Assignment —
Output the entries that follow, word for word.

------ The data

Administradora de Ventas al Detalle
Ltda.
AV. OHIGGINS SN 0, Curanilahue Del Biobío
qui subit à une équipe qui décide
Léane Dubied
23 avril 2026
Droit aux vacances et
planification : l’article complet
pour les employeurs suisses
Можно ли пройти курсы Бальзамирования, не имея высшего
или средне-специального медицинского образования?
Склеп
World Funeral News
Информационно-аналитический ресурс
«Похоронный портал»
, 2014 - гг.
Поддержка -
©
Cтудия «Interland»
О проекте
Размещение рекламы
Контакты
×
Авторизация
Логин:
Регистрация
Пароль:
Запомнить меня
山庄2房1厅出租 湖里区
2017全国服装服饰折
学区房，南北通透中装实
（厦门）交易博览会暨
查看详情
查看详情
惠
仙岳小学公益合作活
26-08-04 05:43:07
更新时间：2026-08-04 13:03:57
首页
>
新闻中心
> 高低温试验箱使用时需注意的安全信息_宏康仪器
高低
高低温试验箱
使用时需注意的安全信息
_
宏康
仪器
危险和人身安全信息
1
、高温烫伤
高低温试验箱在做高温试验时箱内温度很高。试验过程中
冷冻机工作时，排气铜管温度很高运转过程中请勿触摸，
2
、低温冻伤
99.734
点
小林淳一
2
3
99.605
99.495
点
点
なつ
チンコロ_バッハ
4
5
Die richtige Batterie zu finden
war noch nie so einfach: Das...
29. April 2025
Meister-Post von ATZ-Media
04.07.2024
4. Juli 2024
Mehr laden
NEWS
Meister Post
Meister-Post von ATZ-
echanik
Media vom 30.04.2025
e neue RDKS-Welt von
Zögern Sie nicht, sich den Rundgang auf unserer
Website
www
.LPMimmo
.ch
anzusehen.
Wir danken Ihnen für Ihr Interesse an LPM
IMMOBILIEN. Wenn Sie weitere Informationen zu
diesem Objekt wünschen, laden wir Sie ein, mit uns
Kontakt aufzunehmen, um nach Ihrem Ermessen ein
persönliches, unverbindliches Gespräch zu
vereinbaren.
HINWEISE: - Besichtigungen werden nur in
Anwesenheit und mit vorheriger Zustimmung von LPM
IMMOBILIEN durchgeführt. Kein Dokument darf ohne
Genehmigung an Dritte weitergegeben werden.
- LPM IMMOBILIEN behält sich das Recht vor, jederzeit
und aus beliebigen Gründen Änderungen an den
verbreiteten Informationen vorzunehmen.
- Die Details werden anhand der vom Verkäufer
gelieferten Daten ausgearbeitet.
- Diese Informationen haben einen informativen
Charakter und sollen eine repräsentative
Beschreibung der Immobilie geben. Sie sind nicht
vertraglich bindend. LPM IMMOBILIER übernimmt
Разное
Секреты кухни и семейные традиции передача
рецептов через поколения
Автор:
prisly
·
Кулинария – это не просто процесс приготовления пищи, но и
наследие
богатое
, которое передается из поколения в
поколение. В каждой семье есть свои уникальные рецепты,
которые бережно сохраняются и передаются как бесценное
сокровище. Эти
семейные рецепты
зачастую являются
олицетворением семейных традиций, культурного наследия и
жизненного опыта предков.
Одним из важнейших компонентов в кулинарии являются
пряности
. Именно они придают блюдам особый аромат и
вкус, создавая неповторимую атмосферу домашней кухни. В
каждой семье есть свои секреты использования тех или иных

------------

Solution for this problem —
Administradora de Ventas al Detalle
Ltda.
AV. OHIGGINS SN 0, Curanilahue Del Biobío
qui subit à une équipe qui décide
Léane Dubied
23 avril 2026
Droit aux vacances et
planification : l’article complet
pour les employeurs suisses
Можно ли пройти курсы Бальзамирования, не имея высшего
или средне-специального медицинского образования?
Склеп
World Funeral News
Информационно-аналитический ресурс
«Похоронный портал»
, 2014 - гг.
Поддержка -
©
Cтудия «Interland»
О проекте
Размещение рекламы
Контакты
×
Авторизация
Логин:
Регистрация
Пароль:
Запомнить меня
山庄2房1厅出租 湖里区
2017全国服装服饰折
学区房，南北通透中装实
（厦门）交易博览会暨
查看详情
查看详情
惠
仙岳小学公益合作活
26-08-04 05:43:07
更新时间：2026-08-04 13:03:57
首页
>
新闻中心
> 高低温试验箱使用时需注意的安全信息_宏康仪器
高低
高低温试验箱
使用时需注意的安全信息
_
宏康
仪器
危险和人身安全信息
1
、高温烫伤
高低温试验箱在做高温试验时箱内温度很高。试验过程中
冷冻机工作时，排气铜管温度很高运转过程中请勿触摸，
2
、低温冻伤
99.734
点
小林淳一
2
3
99.605
99.495
点
点
なつ
チンコロ_バッハ
4
5
Die richtige Batterie zu finden
war noch nie so einfach: Das...
29. April 2025
Meister-Post von ATZ-Media
04.07.2024
4. Juli 2024
Mehr laden
NEWS
Meister Post
Meister-Post von ATZ-
echanik
Media vom 30.04.2025
e neue RDKS-Welt von
Zögern Sie nicht, sich den Rundgang auf unserer
Website
www
.LPMimmo
.ch
anzusehen.
Wir danken Ihnen für Ihr Interesse an LPM
IMMOBILIEN. Wenn Sie weitere Informationen zu
diesem Objekt wünschen, laden wir Sie ein, mit uns
Kontakt aufzunehmen, um nach Ihrem Ermessen ein
persönliches, unverbindliches Gespräch zu
vereinbaren.
HINWEISE: - Besichtigungen werden nur in
Anwesenheit und mit vorheriger Zustimmung von LPM
IMMOBILIEN durchgeführt. Kein Dokument darf ohne
Genehmigung an Dritte weitergegeben werden.
- LPM IMMOBILIEN behält sich das Recht vor, jederzeit
und aus beliebigen Gründen Änderungen an den
verbreiteten Informationen vorzunehmen.
- Die Details werden anhand der vom Verkäufer
gelieferten Daten ausgearbeitet.
- Diese Informationen haben einen informativen
Charakter und sollen eine repräsentative
Beschreibung der Immobilie geben. Sie sind nicht
vertraglich bindend. LPM IMMOBILIER übernimmt
Разное
Секреты кухни и семейные традиции передача
рецептов через поколения
Автор:
prisly
·
Кулинария – это не просто процесс приготовления пищи, но и
наследие
богатое
, которое передается из поколения в
поколение. В каждой семье есть свои уникальные рецепты,
которые бережно сохраняются и передаются как бесценное
сокровище. Эти
семейные рецепты
зачастую являются
олицетворением семейных традиций, культурного наследия и
жизненного опыта предков.
Одним из важнейших компонентов в кулинарии являются
пряности
. Именно они придают блюдам особый аромат и
вкус, создавая неповторимую атмосферу домашней кухни. В
каждой семье есть свои секреты использования тех или иных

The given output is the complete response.